Hut, Two, Three, Four . . .

I think The Jungle Book is the only movie that my pediatrician's office owns. The amazing thing is, it doesn't matter when we go in, it's always playing in the same place. It's been two weeks, and the trend is the same. And I'm left singing all day. 

Saturday, October 24, 2009

14 days of Bruce - a photo essay

My brother said that he didn't think we'd actually brought the little bug home with us since we'd only posted pictures from the hospital. So, due to popular request, here are a few of our favorites. 

Friday, October 23, 2009

Sink or Swim?

One evening, my junior year of college, I was invited by my family home evening brothers to go to a bonfire down by Utah Lake. None of my roommates wanted to go, but I was trying to expand my social circle and push some comfort zones, so I agreed to go. 

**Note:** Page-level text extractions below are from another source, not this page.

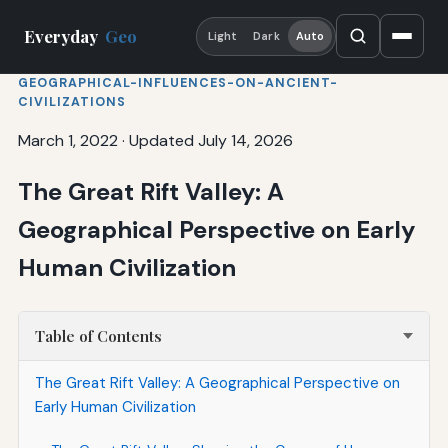
Everyday
Geo
Light
Dark
Auto
GEOGRAPHICAL-INFLUENCES-ON-ANCIENT-
CIVILIZATIONS
March 1, 2022
·
Updated July 14, 2026
The Great Rift Valley: A
Geographical Perspective on Early
Human Civilization
Table of Contents
The Great Rift Valley: A Geographical Perspective on
Early Human Civilization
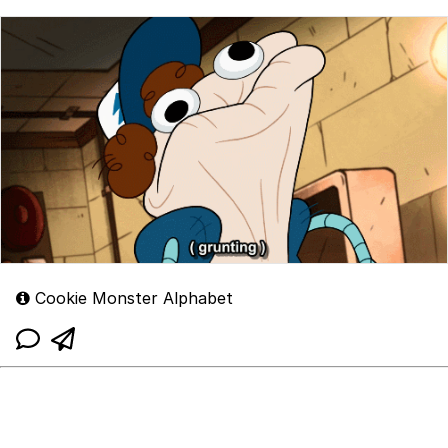
Cookie Monster Alphabet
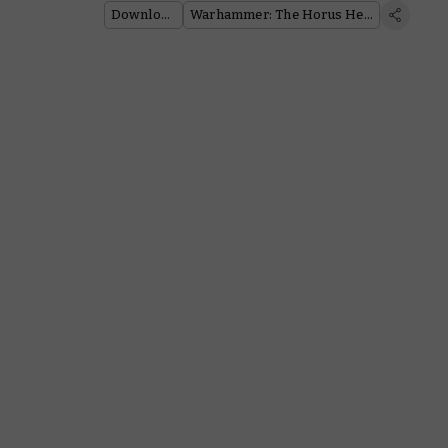
Downloads
Warhammer: The Horus Heresy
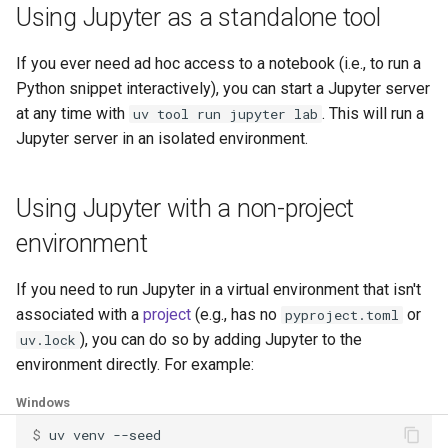
Using Jupyter as a standalone tool
If you ever need ad hoc access to a notebook (i.e., to run a
Python snippet interactively), you can start a Jupyter server
at any time with
. This will run a
uv tool run jupyter lab
Jupyter server in an isolated environment.
Using Jupyter with a non-project
environment
If you need to run Jupyter in a virtual environment that isn't
associated with a
project
(e.g., has no
or
pyproject.toml
), you can do so by adding Jupyter to the
uv.lock
environment directly. For example:
Windows
$ 
uv
venv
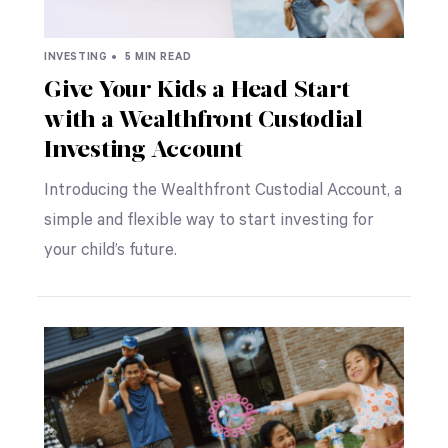
INVESTING •
5 MIN READ
Give Your Kids a Head Start
with a Wealthfront Custodial
Investing Account
Introducing the Wealthfront Custodial Account, a
simple and flexible way to start investing for
your child’s future.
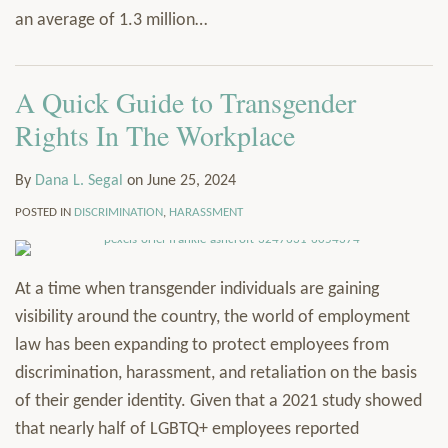
an average of 1.3 million
…
A Quick Guide to Transgender
Rights In The Workplace
By
Dana L. Segal
on
June 25, 2024
POSTED IN
DISCRIMINATION
,
HARASSMENT
At a time when transgender individuals are gaining
visibility around the country, the world of employment
law has been expanding to protect employees from
discrimination, harassment, and retaliation on the basis
of their gender identity. Given that a 2021 study showed
that nearly half of LGBTQ+ employees reported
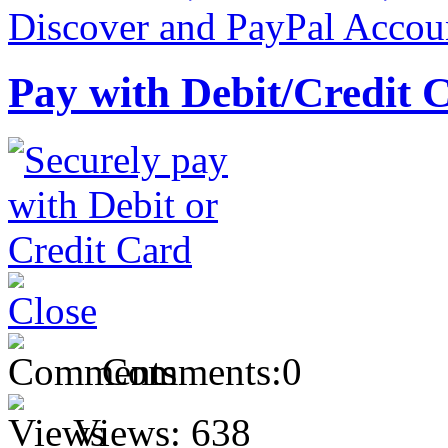
Pay with Debit/Credit 
Comments:
0
Views:
638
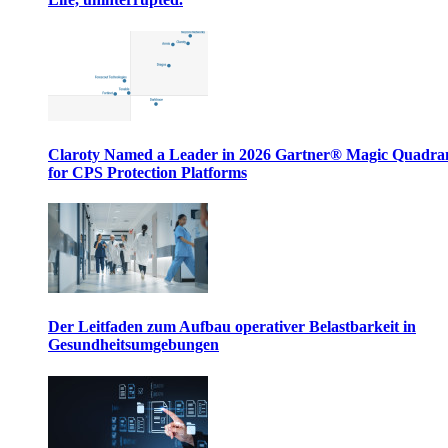
Claroty Named a Leader in 2026 Gartner® Magic Quadr
for CPS Protection Platforms
Der Leitfaden zum Aufbau operativer Belastbarkeit in
Gesundheitsumgebungen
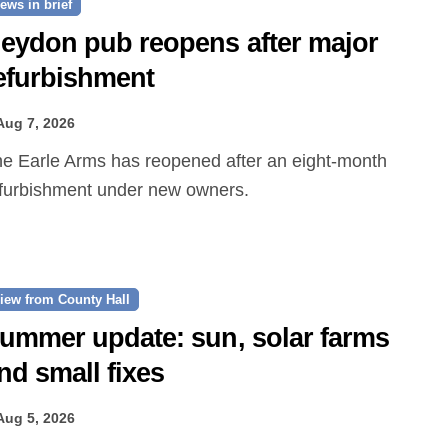
ews in brief
eydon pub reopens after major
efurbishment
Aug 7, 2026
furbishment under new owners.
iew from County Hall
ummer update: sun, solar farms
nd small fixes
Aug 5, 2026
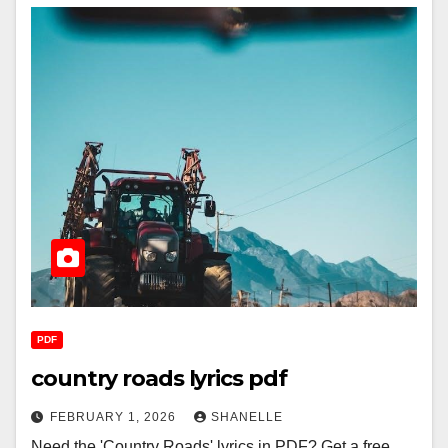
PDF
country roads lyrics pdf
FEBRUARY 1, 2026
SHANELLE
Need the 'Country Roads' lyrics in PDF? Get a free,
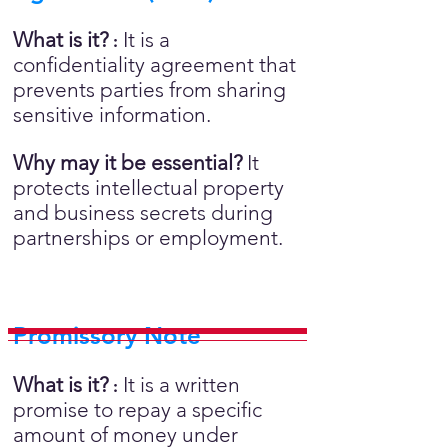
What is it?
It is a
:
confidentiality agreement that
prevents parties from sharing
sensitive information.
Why may it be essential?
It
protects intellectual property
and business secrets during
partnerships or employment.
Promissory Note
What is it?
It is a written
:
promise to repay a specific
amount of money under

I rode out with Joel and Autumn, two of my FHE brothers. There was to be a crowd of about 20 people out there. There was definitely a carefree spirit in the air - it was the weekend and we were off to a good time. Autumn drove a Geo Tracker, and once we hit the open dirt on the shore, he was anxious to put that little car through its paces. 

We were the first car out there, and he headed straight for the water's edge. He was having fun driving in figure 8's that gradually got closer and closer to the edge of the lake. Unfortunately for Autumn, it was a dark night and he couldn't see how wide the mud bank was. By the time he decided to head back to the dry ground, he was losing traction. We inched forward slowly, but it was a losing battle. The mud slowly but surely pulled his tires in to their axles. And then our wheels were turning, but we gained no ground. In fact, the more he tried, the deeper we sank.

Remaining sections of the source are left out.